BigData |Hadoop— 10 Common Mistakes in Sqoop
If your daily activities involve performing Data Ingestion then here are a few issues you come across.
Some of the things a beginner as well as an experienced need to take care of.
Problem 1: If splitby is not declared for query
sqoop import \
-- connect jdbc:mysql://quickstart.cloudera:3306/retail_db \
-- username retail_dba \
-- password cloudera \
-- query “select * from products p, categories c where p.product_category_id = c.category_id” \
-- target-dir /user/jvanchir/sqoop_prac/
18/09/14 13:46:17 WARN tool.BaseSqoopTool: Setting your password on the command- line is insecure. Consider using -P instead.

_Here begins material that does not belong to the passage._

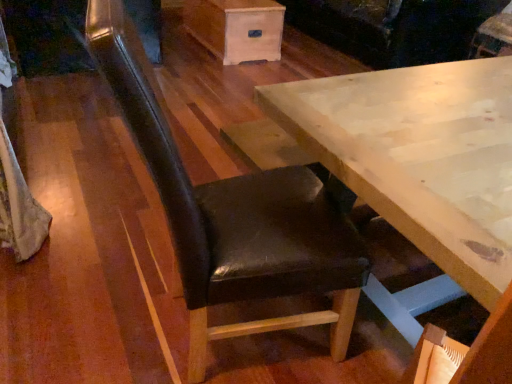 What are the coordinates of `vacant space that is to the left of black leather chair at center` in the screenshot? It's located at (85, 300). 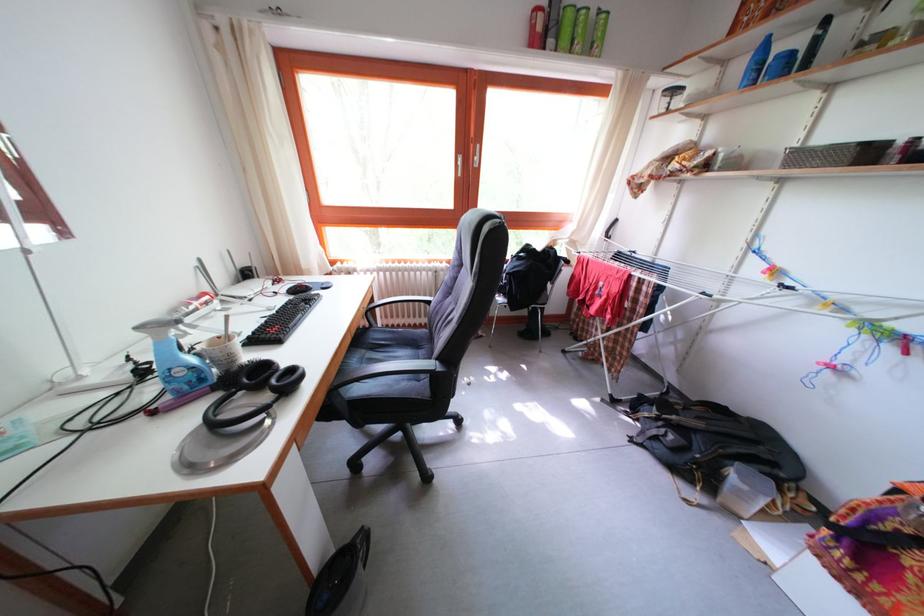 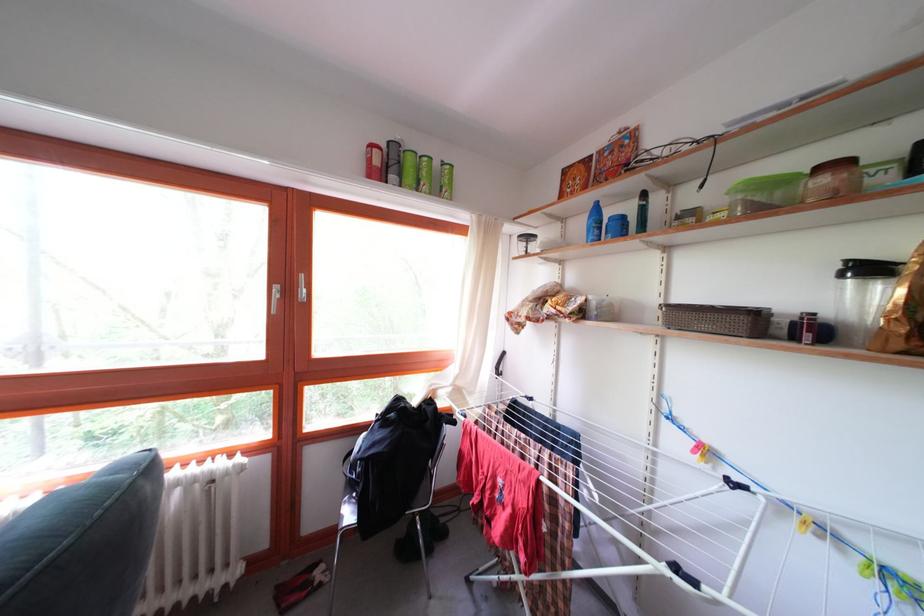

When importing query results in parallel, you must specify — split-by.
Try — help for usage instructions.
Solution: Use — split-by or — autoreset-to-one-mapper
sqoop import \
-- connect jdbc:mysql://quickstart.cloudera:3306/retail_db \
-- username retail_dba \
-- password cloudera \
-- query “select * from products p, categories c where p.product_category_id = c.category_id AND \$CONDITIONS” \
-- target-dir /user/jvanchir/sqoop_prac/ \
-- split-by product_id
Problem 2: ‘$CONDITIONS’ should be used for — query parameter
sqoop import \
-- connect jdbc:mysql://quickstart.cloudera:3306/retail_db \
-- username retail_dba \
-- password cloudera \
-- query “select * from products p, categories c where p.product_category_id = c.category_id” \
-- target-dir /user/jvanchir/sqoop_prac/ \
-- split-by product_id
ERROR tool.ImportTool: Encountered IOException running import job:
Query [select * from products p, categories c where p.product_category_id = c.category_id] must contain ‘$CONDITIONS’ in WHERE clause.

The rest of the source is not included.